- **Stored records**:
- Opening Delimiter -

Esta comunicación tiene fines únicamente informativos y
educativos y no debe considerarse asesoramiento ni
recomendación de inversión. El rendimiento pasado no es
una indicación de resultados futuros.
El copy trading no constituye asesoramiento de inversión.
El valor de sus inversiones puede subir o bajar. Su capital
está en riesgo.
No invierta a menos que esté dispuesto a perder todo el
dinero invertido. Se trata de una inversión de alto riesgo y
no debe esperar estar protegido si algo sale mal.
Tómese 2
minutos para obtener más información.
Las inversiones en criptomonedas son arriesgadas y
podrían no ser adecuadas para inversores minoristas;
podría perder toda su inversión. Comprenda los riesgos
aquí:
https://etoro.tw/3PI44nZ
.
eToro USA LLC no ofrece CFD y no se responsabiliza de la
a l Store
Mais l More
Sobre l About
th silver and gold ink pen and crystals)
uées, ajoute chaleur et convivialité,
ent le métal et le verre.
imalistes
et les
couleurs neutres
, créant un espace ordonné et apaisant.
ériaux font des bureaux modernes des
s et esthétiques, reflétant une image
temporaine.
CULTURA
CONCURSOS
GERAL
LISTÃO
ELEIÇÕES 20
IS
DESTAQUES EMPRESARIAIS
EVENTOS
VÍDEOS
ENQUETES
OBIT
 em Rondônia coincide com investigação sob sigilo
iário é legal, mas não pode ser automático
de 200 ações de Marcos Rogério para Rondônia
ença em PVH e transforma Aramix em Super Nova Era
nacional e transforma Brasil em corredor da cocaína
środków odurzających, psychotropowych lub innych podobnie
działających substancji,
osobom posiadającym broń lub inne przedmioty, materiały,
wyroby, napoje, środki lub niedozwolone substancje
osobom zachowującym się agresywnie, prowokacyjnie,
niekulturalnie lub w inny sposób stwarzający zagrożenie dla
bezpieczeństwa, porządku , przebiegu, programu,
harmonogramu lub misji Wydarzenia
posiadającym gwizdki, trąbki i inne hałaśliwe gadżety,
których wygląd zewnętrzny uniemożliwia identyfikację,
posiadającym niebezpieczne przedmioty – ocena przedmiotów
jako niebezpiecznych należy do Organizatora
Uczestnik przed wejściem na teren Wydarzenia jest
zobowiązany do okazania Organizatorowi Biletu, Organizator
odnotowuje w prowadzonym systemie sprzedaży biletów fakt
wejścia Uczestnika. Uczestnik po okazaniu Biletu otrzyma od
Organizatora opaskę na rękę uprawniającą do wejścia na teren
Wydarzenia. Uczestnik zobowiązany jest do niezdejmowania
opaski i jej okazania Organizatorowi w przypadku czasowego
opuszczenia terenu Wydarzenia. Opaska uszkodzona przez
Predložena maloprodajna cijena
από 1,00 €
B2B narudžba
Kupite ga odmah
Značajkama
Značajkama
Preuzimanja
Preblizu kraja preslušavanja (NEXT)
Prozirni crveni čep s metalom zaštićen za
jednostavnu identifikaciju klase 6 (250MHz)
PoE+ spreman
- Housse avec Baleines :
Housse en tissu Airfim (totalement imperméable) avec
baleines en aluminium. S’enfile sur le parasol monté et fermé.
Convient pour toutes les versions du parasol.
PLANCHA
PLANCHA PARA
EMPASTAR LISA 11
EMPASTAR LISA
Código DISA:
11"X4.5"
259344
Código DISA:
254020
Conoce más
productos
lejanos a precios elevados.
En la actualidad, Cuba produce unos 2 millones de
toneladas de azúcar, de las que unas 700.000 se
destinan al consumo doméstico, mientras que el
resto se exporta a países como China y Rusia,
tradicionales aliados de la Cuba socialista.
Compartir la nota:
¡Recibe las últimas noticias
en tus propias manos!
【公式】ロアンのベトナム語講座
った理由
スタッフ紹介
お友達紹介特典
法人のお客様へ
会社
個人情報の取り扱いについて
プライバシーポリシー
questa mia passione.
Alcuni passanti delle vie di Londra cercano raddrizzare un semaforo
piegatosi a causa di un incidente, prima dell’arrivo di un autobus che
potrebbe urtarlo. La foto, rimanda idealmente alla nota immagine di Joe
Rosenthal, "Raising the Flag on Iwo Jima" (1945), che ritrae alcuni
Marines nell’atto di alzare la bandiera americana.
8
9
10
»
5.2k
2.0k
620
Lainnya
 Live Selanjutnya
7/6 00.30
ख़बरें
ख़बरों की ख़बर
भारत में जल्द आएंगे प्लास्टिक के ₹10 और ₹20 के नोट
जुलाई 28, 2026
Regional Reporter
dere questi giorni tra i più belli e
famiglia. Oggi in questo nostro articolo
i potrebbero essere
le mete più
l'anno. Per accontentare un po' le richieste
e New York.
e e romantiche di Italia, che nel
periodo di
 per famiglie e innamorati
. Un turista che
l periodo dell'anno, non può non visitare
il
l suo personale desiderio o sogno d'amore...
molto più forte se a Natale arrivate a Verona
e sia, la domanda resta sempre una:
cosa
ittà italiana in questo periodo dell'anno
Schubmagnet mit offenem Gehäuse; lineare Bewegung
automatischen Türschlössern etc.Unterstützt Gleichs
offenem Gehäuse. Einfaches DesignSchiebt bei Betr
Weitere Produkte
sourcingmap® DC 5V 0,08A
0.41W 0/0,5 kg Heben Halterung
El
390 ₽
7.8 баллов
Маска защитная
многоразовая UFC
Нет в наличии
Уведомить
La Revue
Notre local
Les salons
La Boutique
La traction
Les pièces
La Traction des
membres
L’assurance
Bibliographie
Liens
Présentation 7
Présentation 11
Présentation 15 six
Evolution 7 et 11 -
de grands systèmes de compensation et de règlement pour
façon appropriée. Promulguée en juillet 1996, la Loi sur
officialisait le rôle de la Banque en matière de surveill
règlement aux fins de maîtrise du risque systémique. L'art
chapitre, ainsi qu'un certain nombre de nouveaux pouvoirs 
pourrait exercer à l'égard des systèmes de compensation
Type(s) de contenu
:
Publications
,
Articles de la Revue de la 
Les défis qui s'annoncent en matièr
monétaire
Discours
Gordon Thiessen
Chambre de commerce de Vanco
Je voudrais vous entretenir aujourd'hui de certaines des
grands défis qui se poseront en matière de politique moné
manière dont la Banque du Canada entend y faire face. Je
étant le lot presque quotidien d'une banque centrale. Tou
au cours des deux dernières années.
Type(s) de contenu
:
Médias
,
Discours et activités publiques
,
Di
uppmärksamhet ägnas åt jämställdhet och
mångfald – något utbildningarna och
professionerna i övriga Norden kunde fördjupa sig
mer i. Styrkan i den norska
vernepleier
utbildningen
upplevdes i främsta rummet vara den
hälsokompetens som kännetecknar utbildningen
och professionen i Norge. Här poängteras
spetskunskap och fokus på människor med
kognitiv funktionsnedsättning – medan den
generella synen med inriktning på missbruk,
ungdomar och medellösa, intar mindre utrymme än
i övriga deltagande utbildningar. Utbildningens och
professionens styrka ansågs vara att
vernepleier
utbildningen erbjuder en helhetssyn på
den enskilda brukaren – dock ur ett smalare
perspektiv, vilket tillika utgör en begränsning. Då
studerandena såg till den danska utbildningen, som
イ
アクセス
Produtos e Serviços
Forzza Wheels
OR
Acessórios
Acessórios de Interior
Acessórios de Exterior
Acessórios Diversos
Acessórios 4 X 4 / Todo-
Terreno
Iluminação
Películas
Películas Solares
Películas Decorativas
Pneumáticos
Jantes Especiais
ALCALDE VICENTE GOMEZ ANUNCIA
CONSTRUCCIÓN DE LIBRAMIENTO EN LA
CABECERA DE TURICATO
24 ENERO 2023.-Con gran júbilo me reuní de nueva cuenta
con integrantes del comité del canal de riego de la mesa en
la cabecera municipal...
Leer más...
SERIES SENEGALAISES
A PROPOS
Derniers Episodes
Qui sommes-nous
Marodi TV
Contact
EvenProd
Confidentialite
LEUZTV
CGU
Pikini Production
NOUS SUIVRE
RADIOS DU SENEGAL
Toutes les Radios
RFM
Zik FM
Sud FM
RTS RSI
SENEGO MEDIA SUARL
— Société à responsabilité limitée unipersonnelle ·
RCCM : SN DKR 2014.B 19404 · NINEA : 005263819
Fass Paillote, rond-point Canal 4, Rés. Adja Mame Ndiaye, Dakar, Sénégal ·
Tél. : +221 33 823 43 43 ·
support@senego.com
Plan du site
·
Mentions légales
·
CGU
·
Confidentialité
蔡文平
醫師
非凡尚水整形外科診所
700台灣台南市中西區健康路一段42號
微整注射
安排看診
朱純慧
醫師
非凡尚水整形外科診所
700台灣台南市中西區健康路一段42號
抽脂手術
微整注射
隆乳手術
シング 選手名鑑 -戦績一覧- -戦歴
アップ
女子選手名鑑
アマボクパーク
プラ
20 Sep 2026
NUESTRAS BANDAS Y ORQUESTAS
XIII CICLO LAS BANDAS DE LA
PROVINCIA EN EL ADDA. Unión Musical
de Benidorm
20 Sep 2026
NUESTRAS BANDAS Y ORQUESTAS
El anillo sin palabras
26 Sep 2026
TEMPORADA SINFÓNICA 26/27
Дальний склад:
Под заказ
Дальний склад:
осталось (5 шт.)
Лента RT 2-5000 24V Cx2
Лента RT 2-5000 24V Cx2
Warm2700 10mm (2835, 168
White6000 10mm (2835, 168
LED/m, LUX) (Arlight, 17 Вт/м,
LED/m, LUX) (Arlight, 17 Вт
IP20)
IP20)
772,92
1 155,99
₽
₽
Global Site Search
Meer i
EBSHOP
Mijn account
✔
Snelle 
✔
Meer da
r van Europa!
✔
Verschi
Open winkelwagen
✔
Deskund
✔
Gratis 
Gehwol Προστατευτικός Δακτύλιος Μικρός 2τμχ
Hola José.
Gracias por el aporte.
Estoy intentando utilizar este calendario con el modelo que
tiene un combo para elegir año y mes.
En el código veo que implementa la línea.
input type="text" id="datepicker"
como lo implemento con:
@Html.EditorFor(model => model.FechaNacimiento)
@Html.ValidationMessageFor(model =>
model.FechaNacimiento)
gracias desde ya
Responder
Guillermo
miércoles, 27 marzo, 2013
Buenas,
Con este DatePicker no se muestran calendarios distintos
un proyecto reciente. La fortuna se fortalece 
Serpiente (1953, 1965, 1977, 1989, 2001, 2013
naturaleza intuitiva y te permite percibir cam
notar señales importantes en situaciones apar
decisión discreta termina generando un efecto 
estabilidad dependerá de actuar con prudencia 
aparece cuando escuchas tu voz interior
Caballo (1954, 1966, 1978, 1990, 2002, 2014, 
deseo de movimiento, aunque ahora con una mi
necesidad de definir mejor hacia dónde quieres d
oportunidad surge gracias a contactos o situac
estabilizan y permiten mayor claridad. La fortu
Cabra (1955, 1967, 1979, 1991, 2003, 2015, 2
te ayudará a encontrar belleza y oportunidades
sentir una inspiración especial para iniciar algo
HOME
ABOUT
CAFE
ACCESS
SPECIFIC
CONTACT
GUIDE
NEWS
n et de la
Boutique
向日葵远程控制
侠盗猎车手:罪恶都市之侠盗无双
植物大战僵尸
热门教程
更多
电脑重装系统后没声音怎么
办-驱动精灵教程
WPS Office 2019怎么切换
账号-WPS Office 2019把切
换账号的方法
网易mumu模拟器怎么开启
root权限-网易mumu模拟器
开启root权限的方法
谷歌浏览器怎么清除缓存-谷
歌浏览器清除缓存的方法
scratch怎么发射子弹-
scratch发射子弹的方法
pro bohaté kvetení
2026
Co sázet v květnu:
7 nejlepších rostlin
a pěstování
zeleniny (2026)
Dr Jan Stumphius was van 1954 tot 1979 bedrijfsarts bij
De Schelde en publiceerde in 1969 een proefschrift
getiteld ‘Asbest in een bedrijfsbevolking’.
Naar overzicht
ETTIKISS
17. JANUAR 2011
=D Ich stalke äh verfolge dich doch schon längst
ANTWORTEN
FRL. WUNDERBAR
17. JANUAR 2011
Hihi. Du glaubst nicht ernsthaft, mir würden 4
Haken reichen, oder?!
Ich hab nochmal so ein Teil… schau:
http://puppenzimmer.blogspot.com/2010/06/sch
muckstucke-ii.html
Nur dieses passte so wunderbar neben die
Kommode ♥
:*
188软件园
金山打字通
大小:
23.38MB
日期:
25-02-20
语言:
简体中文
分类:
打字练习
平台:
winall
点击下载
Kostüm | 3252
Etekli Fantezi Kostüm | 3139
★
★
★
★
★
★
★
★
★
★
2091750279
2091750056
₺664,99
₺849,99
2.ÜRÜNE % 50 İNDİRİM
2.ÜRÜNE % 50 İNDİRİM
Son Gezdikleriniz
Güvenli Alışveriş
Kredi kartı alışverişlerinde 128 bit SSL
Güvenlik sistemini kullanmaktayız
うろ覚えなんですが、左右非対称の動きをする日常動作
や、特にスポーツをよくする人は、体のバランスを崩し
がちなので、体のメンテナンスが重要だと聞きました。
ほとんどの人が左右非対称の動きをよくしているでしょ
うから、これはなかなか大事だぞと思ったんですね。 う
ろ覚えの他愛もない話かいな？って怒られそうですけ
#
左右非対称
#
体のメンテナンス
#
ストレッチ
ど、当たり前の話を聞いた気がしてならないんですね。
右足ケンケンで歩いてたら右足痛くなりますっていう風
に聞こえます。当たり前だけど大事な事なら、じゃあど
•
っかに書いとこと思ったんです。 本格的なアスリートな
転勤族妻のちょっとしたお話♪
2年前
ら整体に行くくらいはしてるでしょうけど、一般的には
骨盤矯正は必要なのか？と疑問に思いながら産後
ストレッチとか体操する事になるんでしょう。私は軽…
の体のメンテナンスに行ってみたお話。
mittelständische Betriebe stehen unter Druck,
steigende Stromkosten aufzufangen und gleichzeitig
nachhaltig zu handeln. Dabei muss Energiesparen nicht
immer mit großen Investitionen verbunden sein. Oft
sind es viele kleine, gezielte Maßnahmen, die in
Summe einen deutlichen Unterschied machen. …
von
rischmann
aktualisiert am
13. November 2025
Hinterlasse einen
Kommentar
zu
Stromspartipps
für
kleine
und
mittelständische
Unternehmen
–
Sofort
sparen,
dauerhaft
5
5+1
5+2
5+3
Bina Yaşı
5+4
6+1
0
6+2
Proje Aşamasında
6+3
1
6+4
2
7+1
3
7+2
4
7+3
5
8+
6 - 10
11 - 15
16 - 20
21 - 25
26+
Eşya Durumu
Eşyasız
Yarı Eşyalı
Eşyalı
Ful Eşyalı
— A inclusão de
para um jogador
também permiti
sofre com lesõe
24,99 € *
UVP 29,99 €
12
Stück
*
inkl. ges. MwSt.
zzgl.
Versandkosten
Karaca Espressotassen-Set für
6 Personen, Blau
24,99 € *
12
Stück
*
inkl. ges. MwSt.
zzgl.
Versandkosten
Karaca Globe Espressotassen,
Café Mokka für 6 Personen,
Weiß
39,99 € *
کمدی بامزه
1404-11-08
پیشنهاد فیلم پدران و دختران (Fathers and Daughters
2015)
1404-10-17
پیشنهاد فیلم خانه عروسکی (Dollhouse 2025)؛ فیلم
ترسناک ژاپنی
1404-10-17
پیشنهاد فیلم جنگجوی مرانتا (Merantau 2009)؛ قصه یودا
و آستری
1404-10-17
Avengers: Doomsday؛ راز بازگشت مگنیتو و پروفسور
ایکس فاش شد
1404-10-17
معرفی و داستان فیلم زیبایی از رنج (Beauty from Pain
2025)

- Closing Delimiter -

- **Task to carry out**:
Report each line in the data above that holds the word "periodo" by copying it.

- **Task output**:
periodo di
l periodo dell'anno, non può non visitare
ittà italiana in questo periodo dell'anno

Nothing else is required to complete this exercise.